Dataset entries
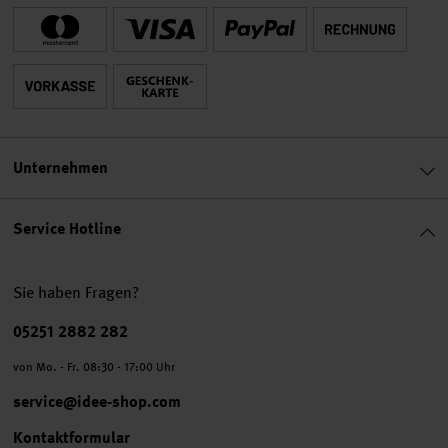
Unternehmen
Service Hotline
Sie haben Fragen?
Telefonnummer
05251 2882 282
von Mo. - Fr. 08:30 - 17:00 Uhr
service@idee-shop.com
Kontaktformular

» What you need to do
A verbatim copy of every record is to be produced, and pictures are to be excluded from it.

» Answer space
Unternehmen
Service Hotline
Sie haben Fragen?
Telefonnummer
05251 2882 282
von Mo. - Fr. 08:30 - 17:00 Uhr
service@idee-shop.com
Kontaktformular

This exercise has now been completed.